• **EXERCISE BRIEF**
Every entry must come back exactly as it was written.
** Opening RECORDS FOR THE TASK block **
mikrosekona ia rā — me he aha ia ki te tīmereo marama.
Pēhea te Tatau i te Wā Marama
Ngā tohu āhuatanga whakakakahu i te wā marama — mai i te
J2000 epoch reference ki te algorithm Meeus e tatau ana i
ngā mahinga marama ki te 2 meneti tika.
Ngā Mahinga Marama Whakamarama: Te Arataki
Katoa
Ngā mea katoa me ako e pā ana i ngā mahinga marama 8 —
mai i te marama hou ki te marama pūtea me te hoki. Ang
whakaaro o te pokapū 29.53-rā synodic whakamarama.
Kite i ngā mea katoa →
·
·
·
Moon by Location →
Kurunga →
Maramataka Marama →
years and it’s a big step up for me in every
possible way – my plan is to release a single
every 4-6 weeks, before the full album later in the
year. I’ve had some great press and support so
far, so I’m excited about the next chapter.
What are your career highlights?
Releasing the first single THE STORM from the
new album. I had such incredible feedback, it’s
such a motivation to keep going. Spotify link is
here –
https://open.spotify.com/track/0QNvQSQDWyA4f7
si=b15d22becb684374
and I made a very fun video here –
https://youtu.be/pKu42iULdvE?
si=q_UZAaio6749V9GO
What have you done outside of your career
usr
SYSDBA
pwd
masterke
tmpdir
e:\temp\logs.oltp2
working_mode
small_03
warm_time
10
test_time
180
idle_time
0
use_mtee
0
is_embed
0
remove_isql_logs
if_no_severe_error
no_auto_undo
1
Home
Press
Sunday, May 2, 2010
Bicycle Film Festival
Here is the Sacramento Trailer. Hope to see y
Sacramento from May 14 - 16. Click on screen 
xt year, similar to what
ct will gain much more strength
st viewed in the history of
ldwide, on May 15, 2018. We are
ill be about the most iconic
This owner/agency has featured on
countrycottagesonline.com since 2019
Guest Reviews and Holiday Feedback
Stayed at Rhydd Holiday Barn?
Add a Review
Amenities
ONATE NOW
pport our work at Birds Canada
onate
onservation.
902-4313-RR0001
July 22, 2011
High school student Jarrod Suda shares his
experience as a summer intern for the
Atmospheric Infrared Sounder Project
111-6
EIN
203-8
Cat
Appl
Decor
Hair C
** Closing RECORDS FOR THE TASK block **
• **SOLUTION TO THIS PROBLEM**
mikrosekona ia rā — me he aha ia ki te tīmereo marama.
Pēhea te Tatau i te Wā Marama
Ngā tohu āhuatanga whakakakahu i te wā marama — mai i te
J2000 epoch reference ki te algorithm Meeus e tatau ana i
ngā mahinga marama ki te 2 meneti tika.
Ngā Mahinga Marama Whakamarama: Te Arataki
Katoa
Ngā mea katoa me ako e pā ana i ngā mahinga marama 8 —
mai i te marama hou ki te marama pūtea me te hoki. Ang
whakaaro o te pokapū 29.53-rā synodic whakamarama.
Kite i ngā mea katoa →
·
·
·
Moon by Location →
Kurunga →
Maramataka Marama →
years and it’s a big step up for me in every
possible way – my plan is to release a single
every 4-6 weeks, before the full album later in the
year. I’ve had some great press and support so
far, so I’m excited about the next chapter.
What are your career highlights?
Releasing the first single THE STORM from the
new album. I had such incredible feedback, it’s
such a motivation to keep going. Spotify link is
here –
https://open.spotify.com/track/0QNvQSQDWyA4f7
si=b15d22becb684374
and I made a very fun video here –
https://youtu.be/pKu42iULdvE?
si=q_UZAaio6749V9GO
What have you done outside of your career
usr
SYSDBA
pwd
masterke
tmpdir
e:\temp\logs.oltp2
working_mode
small_03
warm_time
10
test_time
180
idle_time
0
use_mtee
0
is_embed
0
remove_isql_logs
if_no_severe_error
no_auto_undo
1
Home
Press
Sunday, May 2, 2010
Bicycle Film Festival
Here is the Sacramento Trailer. Hope to see y
Sacramento from May 14 - 16. Click on screen 
xt year, similar to what
ct will gain much more strength
st viewed in the history of
ldwide, on May 15, 2018. We are
ill be about the most iconic
This owner/agency has featured on
countrycottagesonline.com since 2019
Guest Reviews and Holiday Feedback
Stayed at Rhydd Holiday Barn?
Add a Review
Amenities
ONATE NOW
pport our work at Birds Canada
onate
onservation.
902-4313-RR0001
July 22, 2011
High school student Jarrod Suda shares his
experience as a summer intern for the
Atmospheric Infrared Sounder Project
111-6
EIN
203-8
Cat
Appl
Decor
Hair C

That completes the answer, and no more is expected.